DISCLAIMER

Just so I don't offend anyone, the blog you are about to tread on has innappropriate language for the younger crowd. I cease not to hold myself back when venting; so you read at your own risk.

You are liable for your own discomfort by reading my blog if you continue.

You've been warned.

Wednesday, August 6, 2008

Good one today.

It's been a relatively hellish last two months. I lost a bird we had for 10 years and I feel partially at fault. I don't know how religious some of you are (who read this) but I was guilt ridden because of what I said two days, two days before the bird was attacked. I begged for forgiveness for what I said, to the bird and to God. That next morning the elephant sized guilt, bearing down on my shoulders and chest, was gone. I felt reprieve, peace... I felt horrible for what I had said (to myself) and the only way I could have recovered was asking forgiveness of the bird and of God. Needless to say I did not see him before he passed. I still find it hard to swallow the pain I still feel for losing him, but at least he is not suffering anymore.

ADoV Related:

Today I was met with the most moronic woman in the whole frickin world. Not only did she make a piss poor decision, but she unlawfully and threatened the safety of my passenger and myself for her ignorance. I somewhat wish I wrecked into her so I could put that prissy little ass of hers in place!

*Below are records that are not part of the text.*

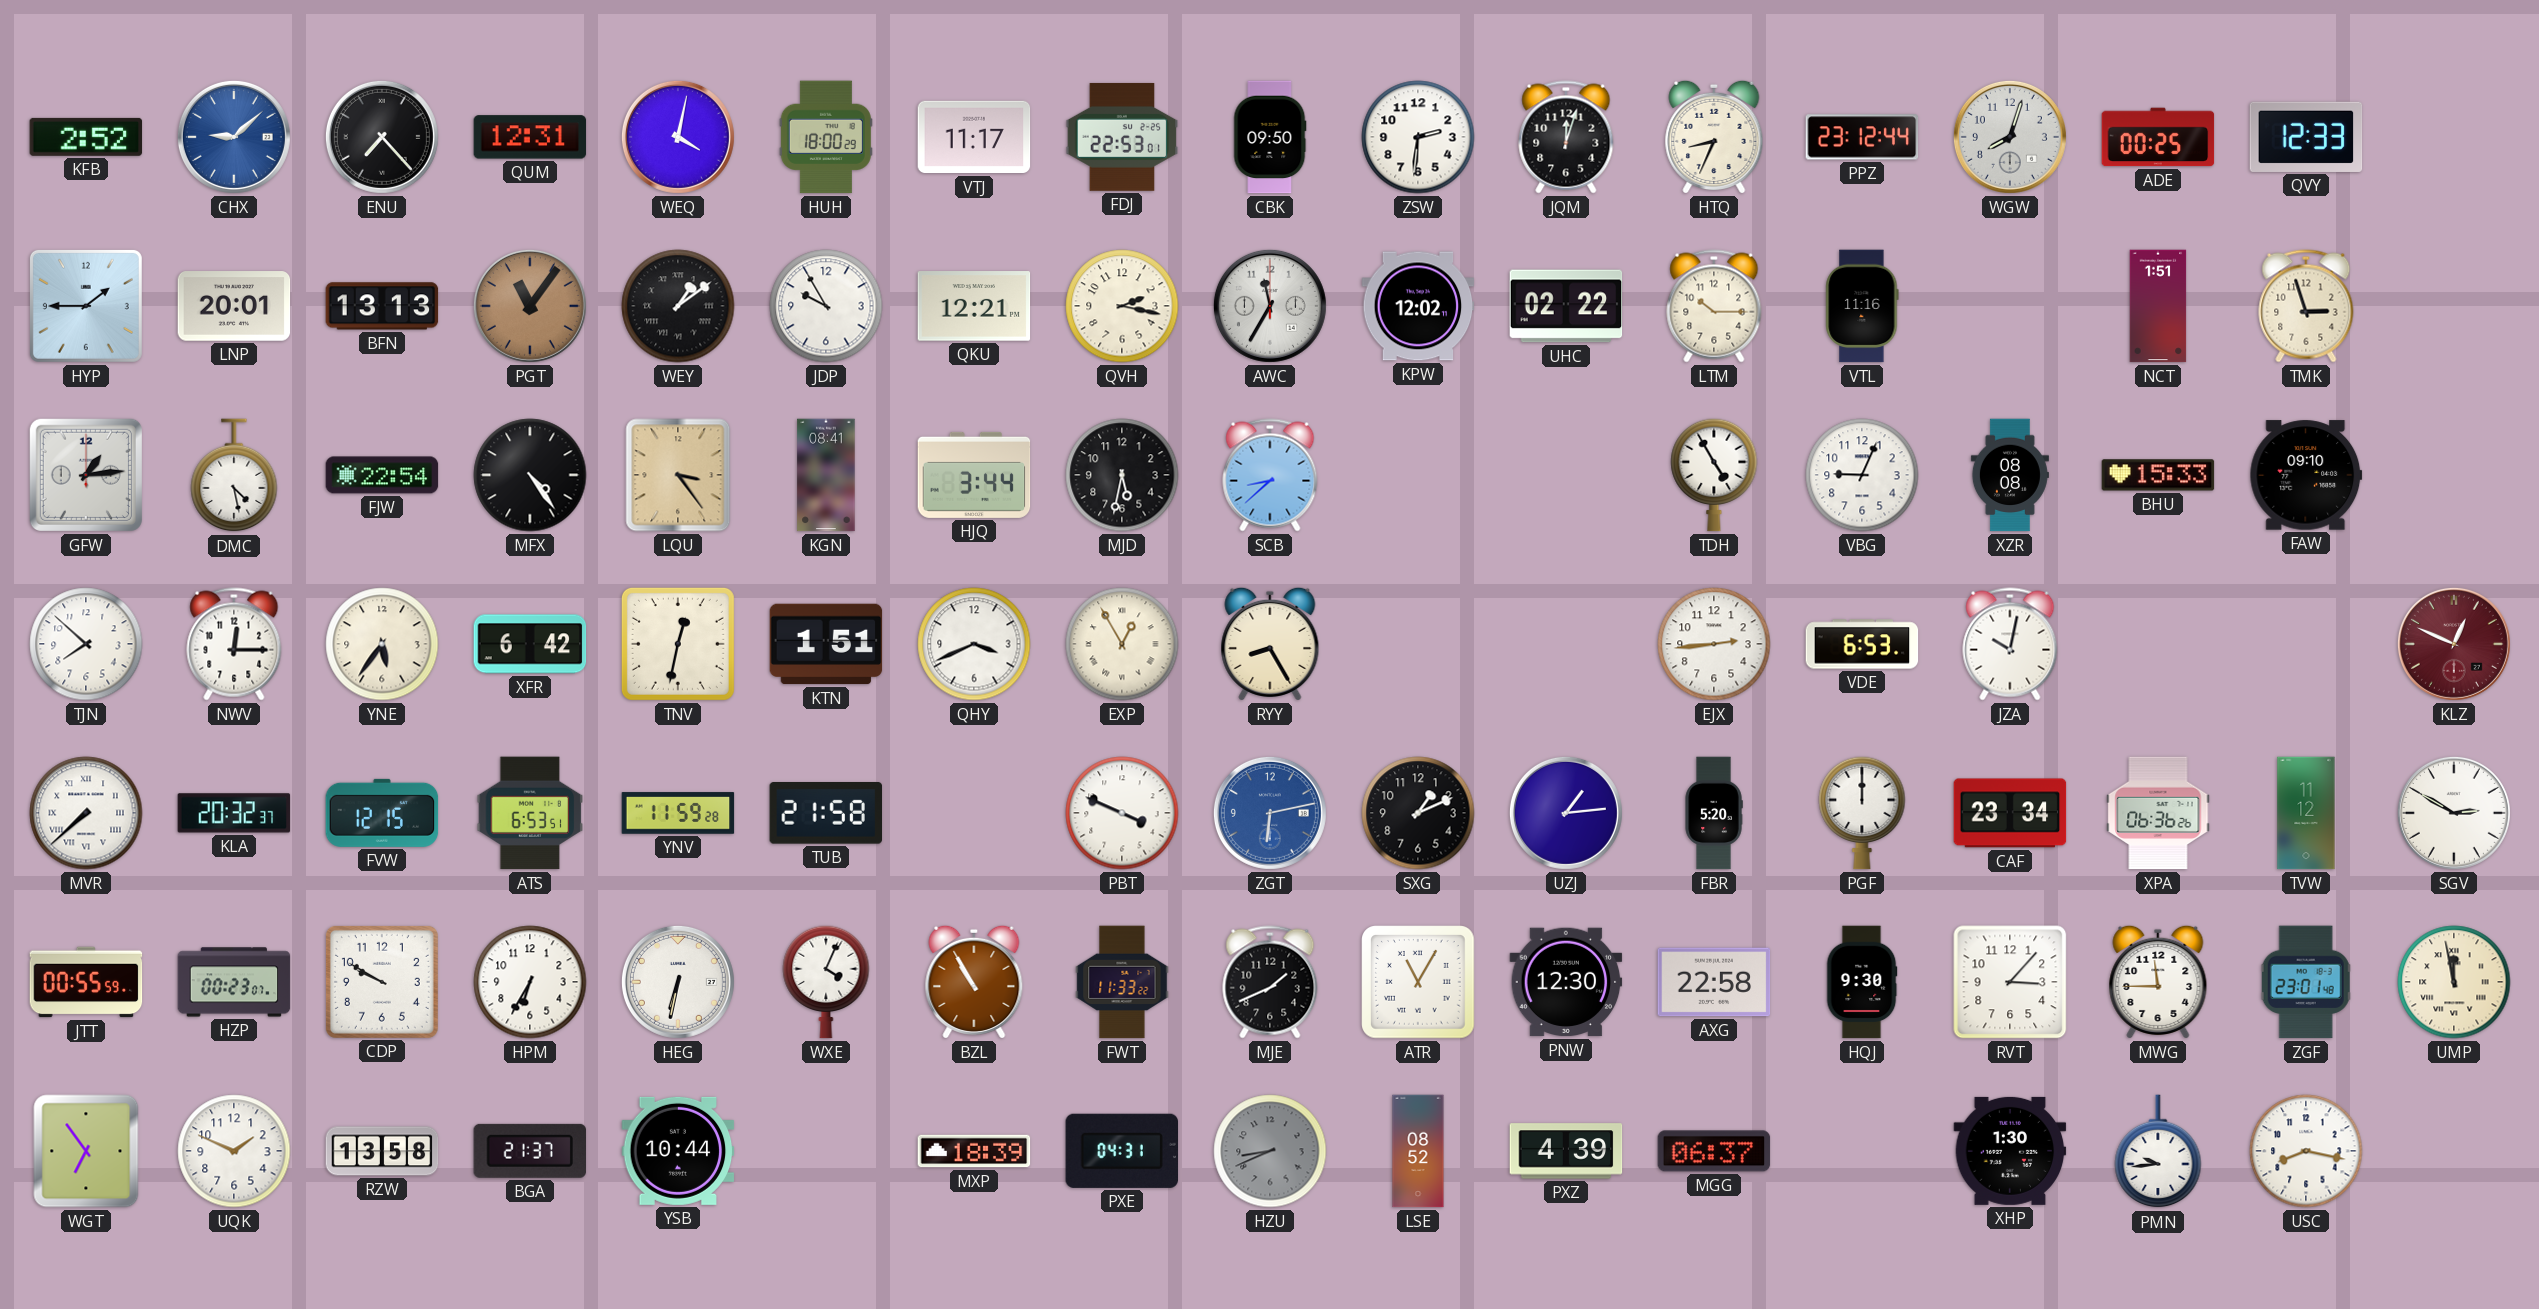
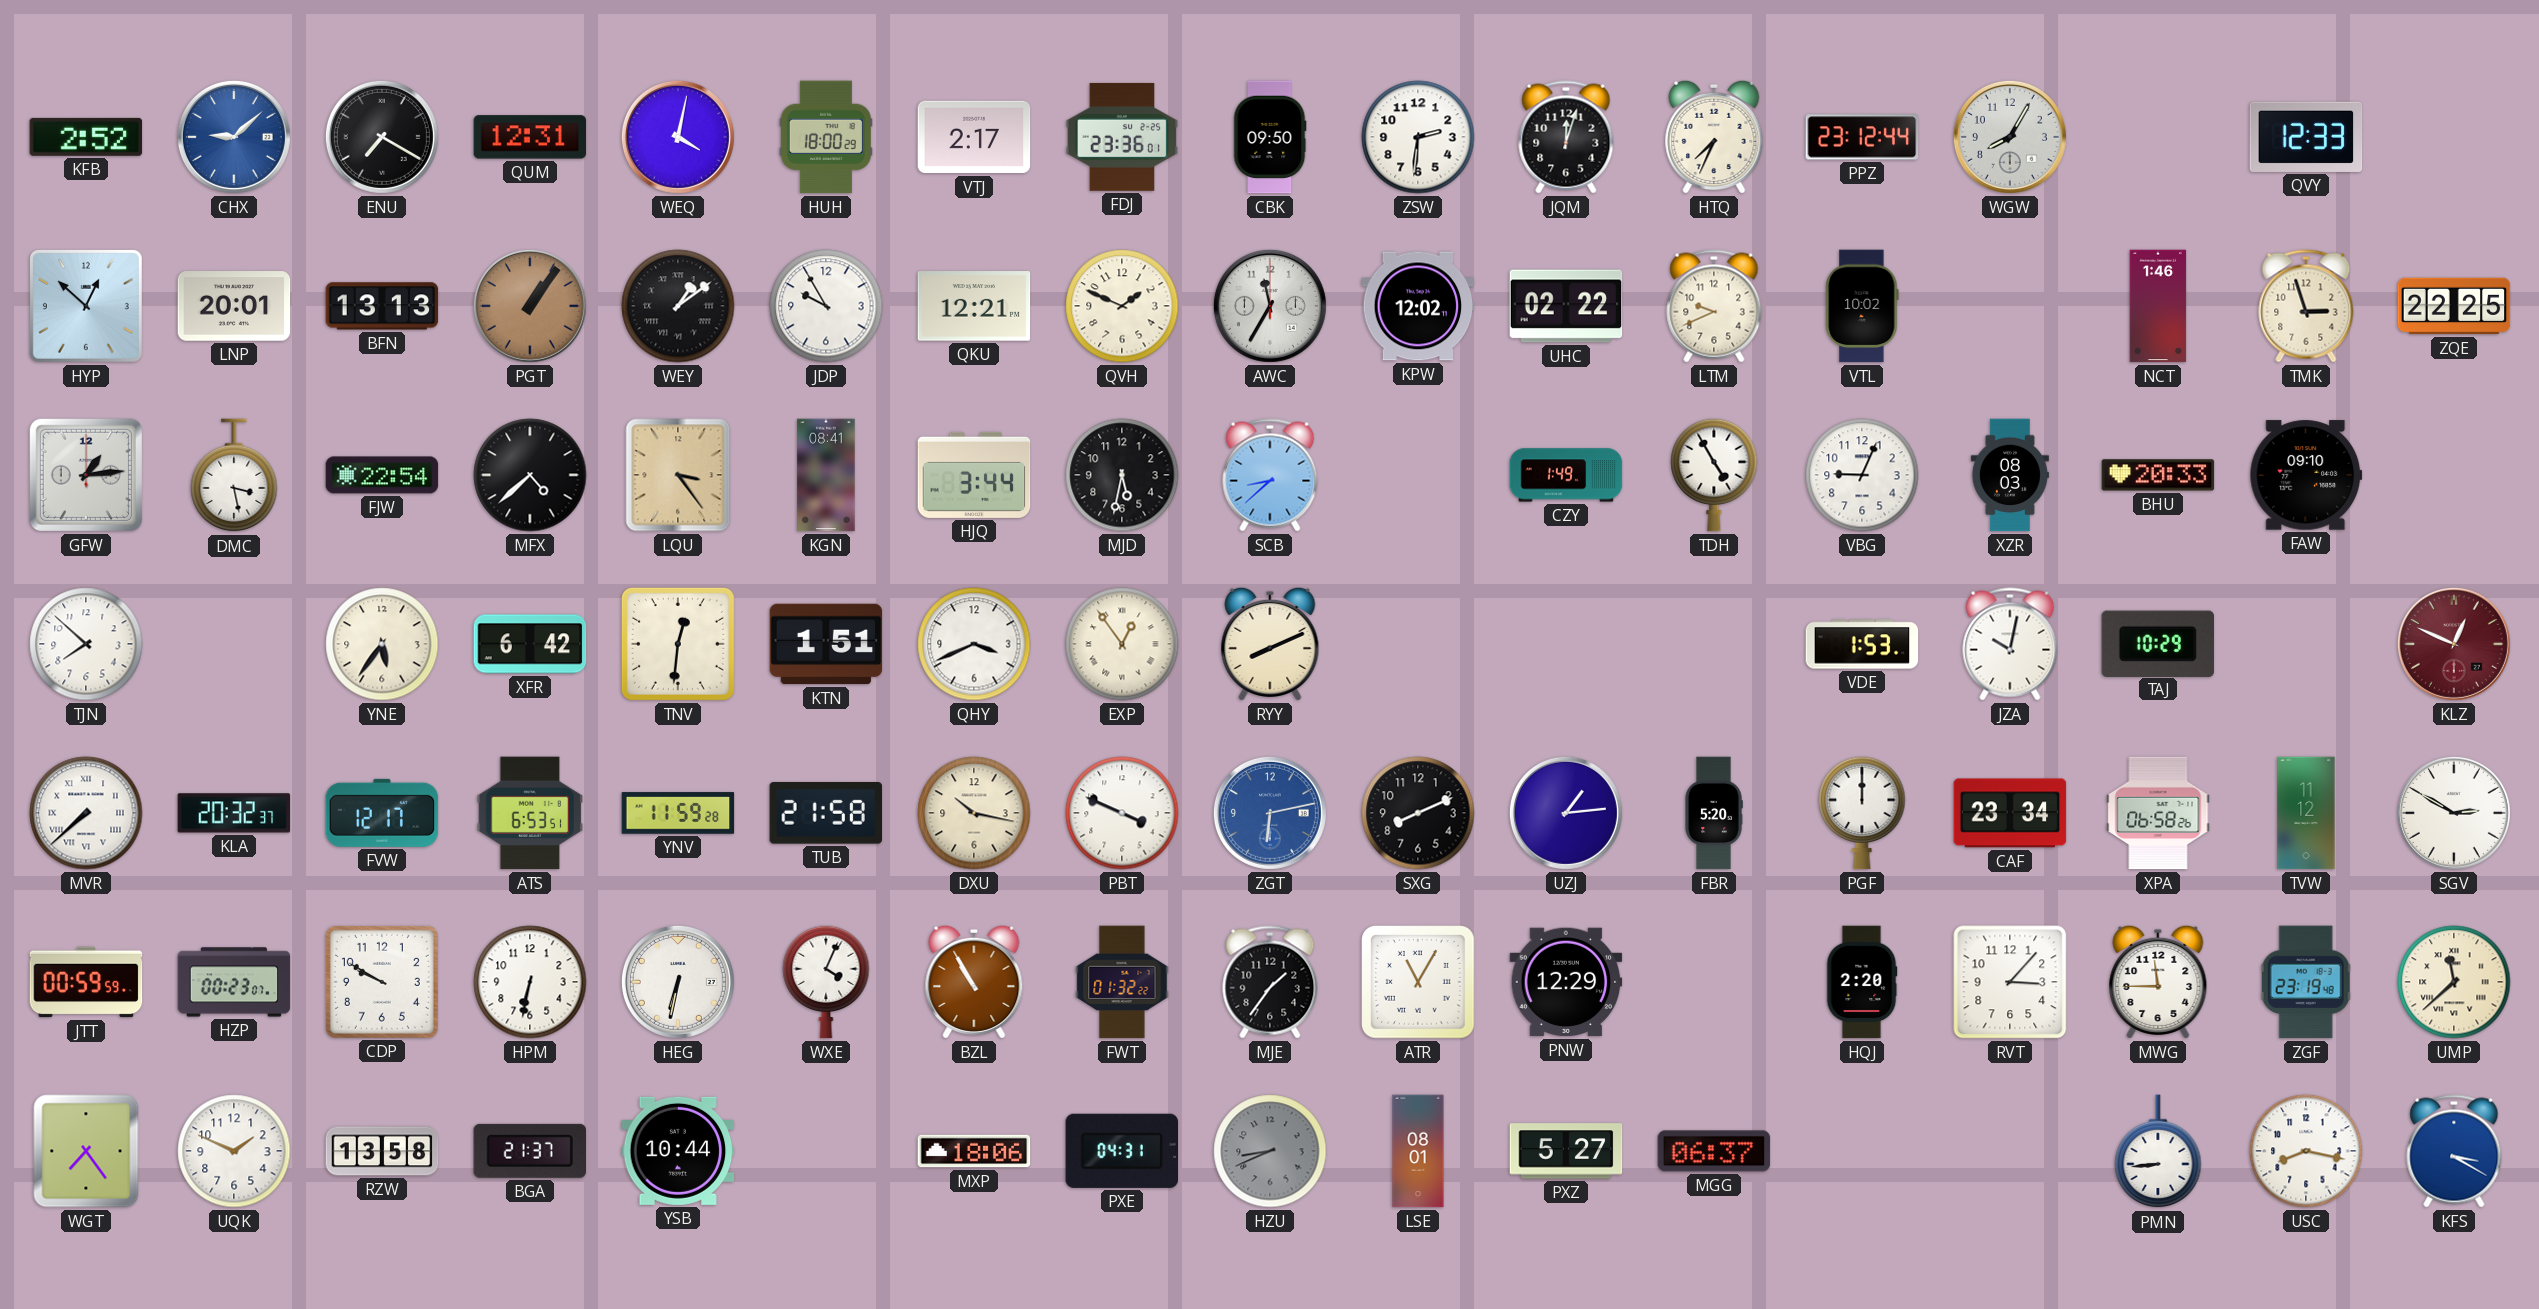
ENU: 7:23 -> 7:20
VTJ: 11:17 -> 2:17
FDJ: 22:53 -> 23:36
HTQ: 8:34 -> 7:34
WGW: 8:03 -> 8:05
ADE: 00:25 -> none
HYP: 1:45 -> 12:52
PGT: 11:06 -> 1:06
QVH: 2:17 -> 1:49
LTM: 10:15 -> 9:41
VTL: 11:16 -> 10:02
NCT: 1:51 -> 1:46
ZQE: none -> 22:25
DMC: 4:28 -> 3:28
MFX: 4:24 -> 4:38
CZY: none -> 1:49
XZR: 08:08 -> 08:03
BHU: 15:33 -> 20:33
NWV: 12:15 -> none
TNV: 12:32 -> 12:31
EXP: 12:55 -> 12:54
RYY: 8:25 -> 8:11
EJX: 2:44 -> none
VDE: 6:53 -> 1:53
TAJ: none -> 10:29
FVW: 12:15 -> 12:17
DXU: none -> 10:17
SXG: 1:11 -> 8:11
XPA: 06:36 -> 06:58
JTT: 00:55 -> 00:59
HPM: 6:35 -> 6:32
FWT: 11:33 -> 01:32
MJE: 1:41 -> 1:36
PNW: 12:30 -> 12:29
AXG: 22:58 -> none
HQJ: 9:30 -> 2:20
ZGF: 23:01 -> 23:19
UMP: 11:58 -> 11:38
WGT: 6:54 -> 7:24
MXP: 18:39 -> 18:06
LSE: 08:52 -> 08:01
PXZ: 4:39 -> 5:27
XHP: 1:30 -> none
PMN: 9:44 -> 8:44
KFS: none -> 3:20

We're going down 17 (this road is a wreck itself), traffic is light. I'm the only oncoming car and no one is behind me. This dipshit brunette is trying to turn around (probably from Burton's) and she steers her mini van into my lane! WTMFF! She could have waited 5 seconds to save us from a near wreck, a heartcheck, and pure idiocy as she tried to floor it past me. As she cuts me off, I lay on the horn, manuver around her and drive at her side. Needless to say she tried to floor it past me, I kept up. Frickin asshat.

Karma better bite her in the frickin' ass.